But if a private-label brand exhibits sub-par quality, consumers will go back to buying national brands when better economic times return, he added. "On a category-by-category basis, you’ll see some private-label programs take off... some will see a nice lift," Mr. Kelter said.

Shoppers are more confident about the quality of store brands.

"Every bit of research we’ve seen has indicated that to be the case," Mr. Kelter iterated. "Private label has come a long away from white packaging with black-block lettering. In many cases, private label is superior to national brands. You’ll see retailers embrace innovation in private label in a way they never had before. The product quality is there and now it's just a matter of getting consumers to try (private-label)," he added.

The biggest opportunity for private-label manufacturers is getting behind the brand, Mr. Kelter advised.

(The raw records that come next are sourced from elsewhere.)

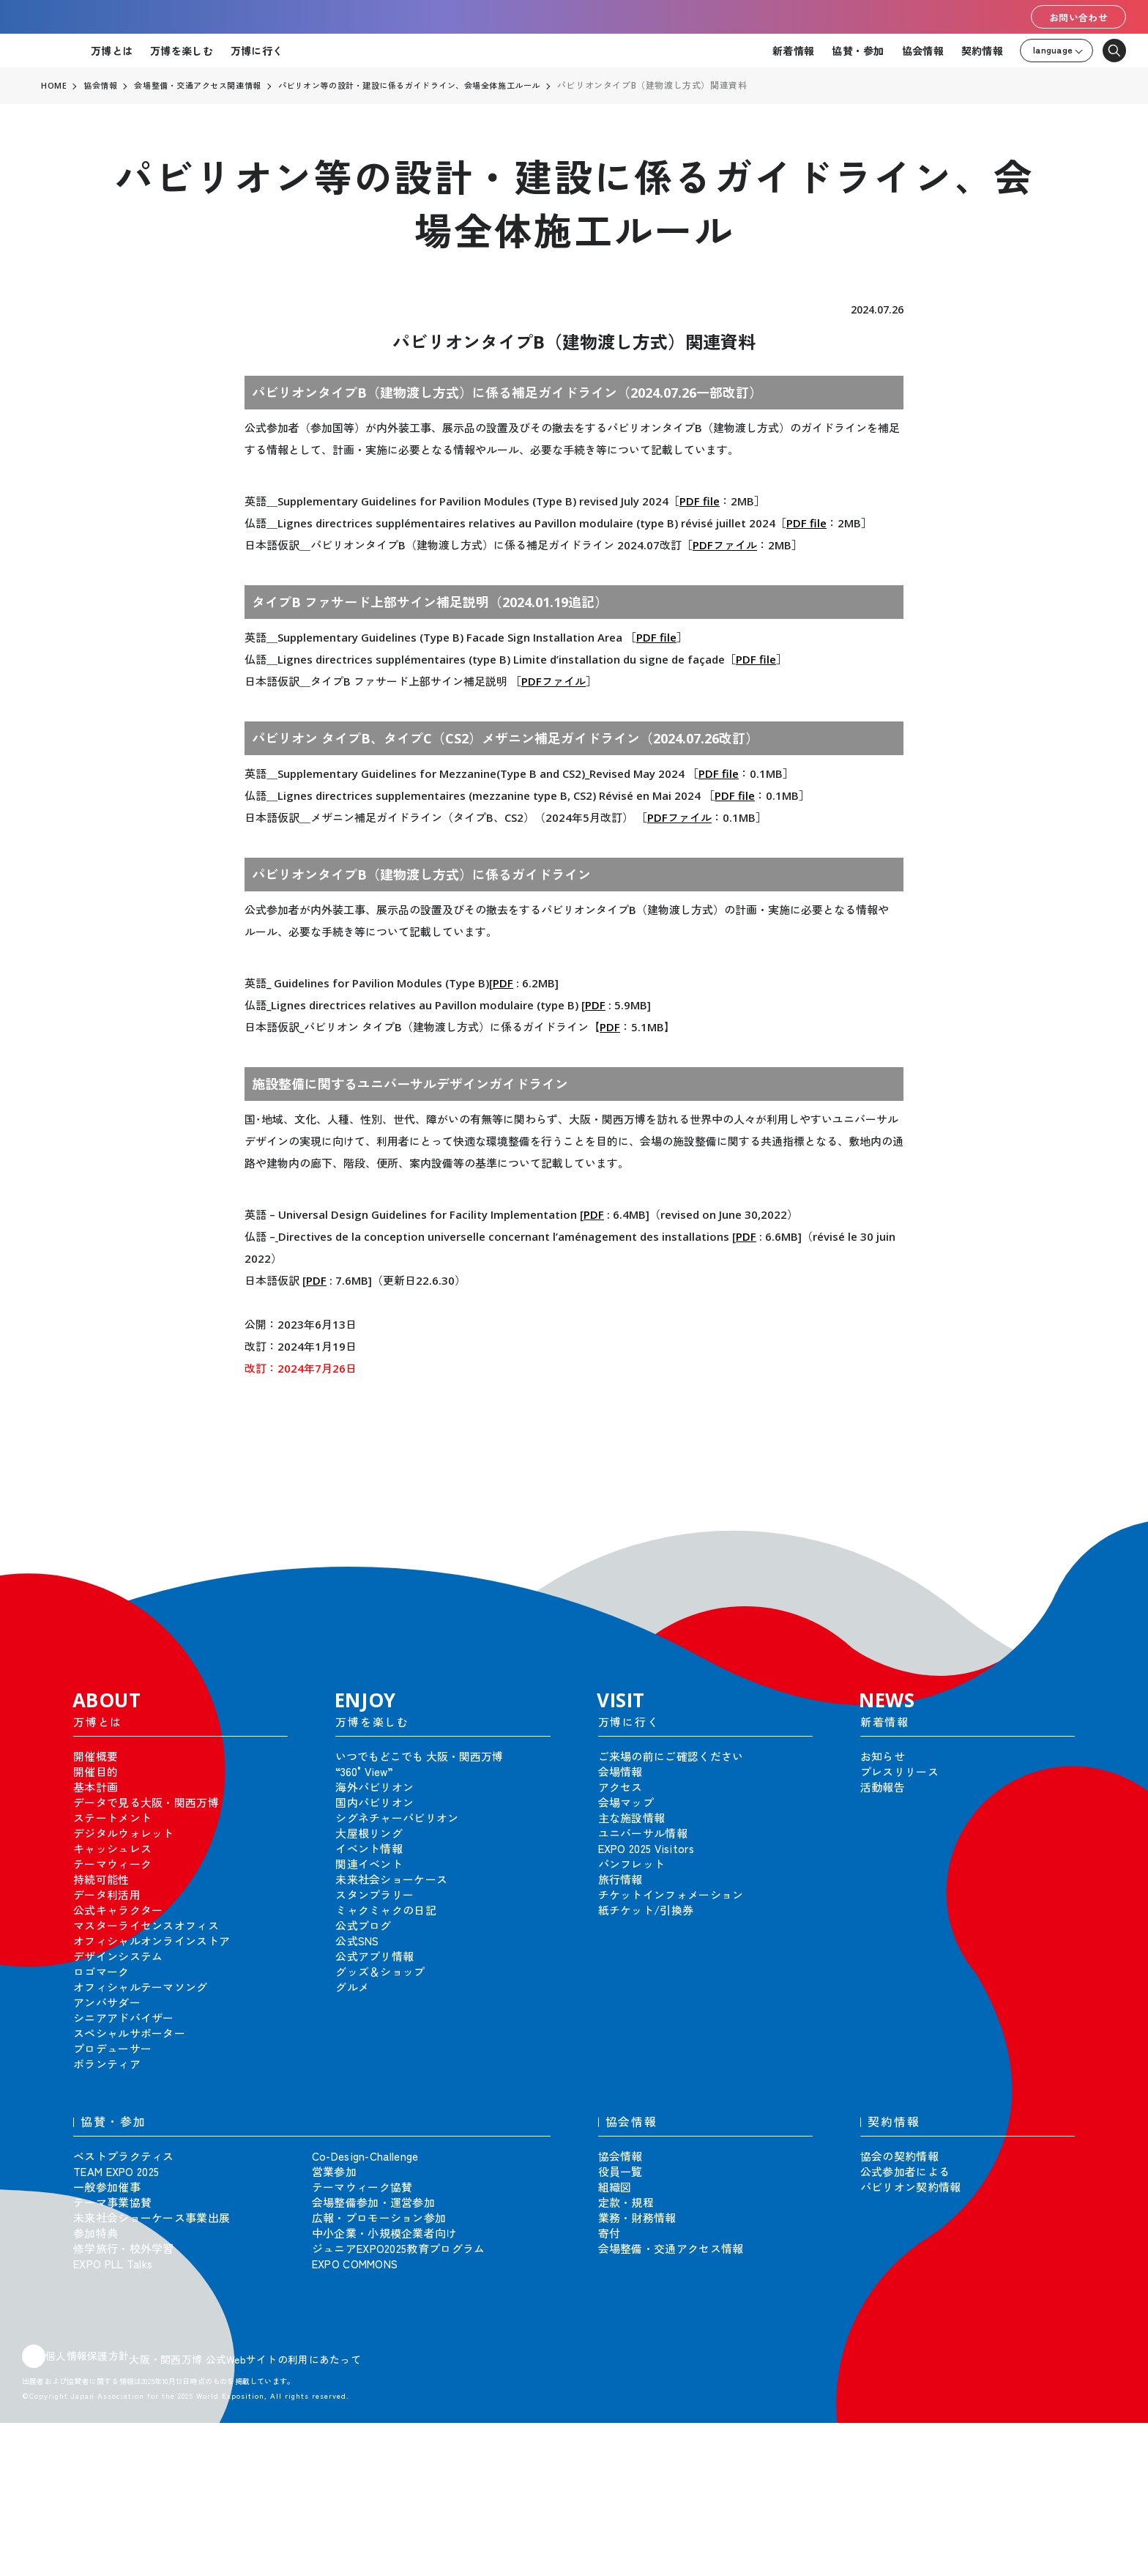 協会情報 (923, 50)
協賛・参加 (858, 50)
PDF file (699, 501)
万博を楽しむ (181, 50)
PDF (503, 983)
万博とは (112, 50)
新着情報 (793, 50)
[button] (1104, 1540)
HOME (54, 86)
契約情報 (982, 50)
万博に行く (257, 50)
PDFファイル (725, 545)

"If you think of yourself as a contract manufacturer for retail, you’re not going to get very far," he warned. "As a matter of fact, you’ll eventually be displaced. But if you think of yourself as a steward of a very real and growing brand, you have a great deal of potential ahead of you. You need to invest in R&D, marketing that brand and there’s only one way to do it: very clear cost controls at your company.

"If you are not the low-cost producer and you are not able to make enough money to invest in that brand, you’re not going to get very far," he continued. "The one thing for all private-label manufacturers to do to be more successful is to figure out how to be the low-cost producer. Without that, it’s going to be impossible for you to drive the brand forward."